*Exercise brief:* Your reply should hold every record exactly as given, with no pictures in it.

:: Data for processing ::

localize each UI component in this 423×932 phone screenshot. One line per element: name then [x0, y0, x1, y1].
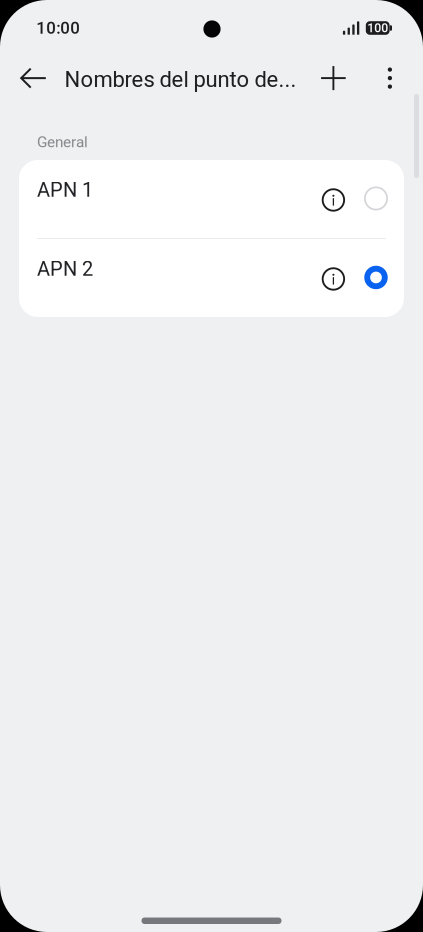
staticText: APN 1: [37, 178, 93, 202]
button[interactable]: APN 1: [19, 160, 404, 238]
button[interactable]: Añadir APN: [311, 56, 373, 102]
button[interactable]: Información de APN: [319, 160, 348, 238]
button[interactable]: APN 2: [19, 239, 404, 317]
button[interactable]: Más opciones: [373, 56, 406, 102]
button[interactable]: Seleccionar APN: [348, 160, 404, 238]
staticText: General: [37, 133, 88, 151]
button[interactable]: Información de APN: [319, 239, 348, 317]
button[interactable]: Atrás: [10, 56, 57, 102]
staticText: 100: [367, 21, 388, 35]
staticText: Nombres del punto de...: [64, 67, 296, 92]
staticText: APN 2: [37, 257, 93, 281]
button[interactable]: APN seleccionado: [348, 239, 404, 317]
staticText: 10:00: [36, 18, 80, 38]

:::

*Result:*
localize each UI component in this 423×932 phone screenshot. One line per element: name then [x0, y0, x1, y1].
staticText: APN 1: [37, 178, 93, 202]
button[interactable]: APN 1: [19, 160, 404, 238]
button[interactable]: Añadir APN: [311, 56, 373, 102]
button[interactable]: Información de APN: [319, 160, 348, 238]
button[interactable]: APN 2: [19, 239, 404, 317]
button[interactable]: Más opciones: [373, 56, 406, 102]
button[interactable]: Seleccionar APN: [348, 160, 404, 238]
staticText: General: [37, 133, 88, 151]
button[interactable]: Información de APN: [319, 239, 348, 317]
button[interactable]: Atrás: [10, 56, 57, 102]
staticText: 100: [367, 21, 388, 35]
staticText: Nombres del punto de...: [64, 67, 296, 92]
staticText: APN 2: [37, 257, 93, 281]
button[interactable]: APN seleccionado: [348, 239, 404, 317]
staticText: 10:00: [36, 18, 80, 38]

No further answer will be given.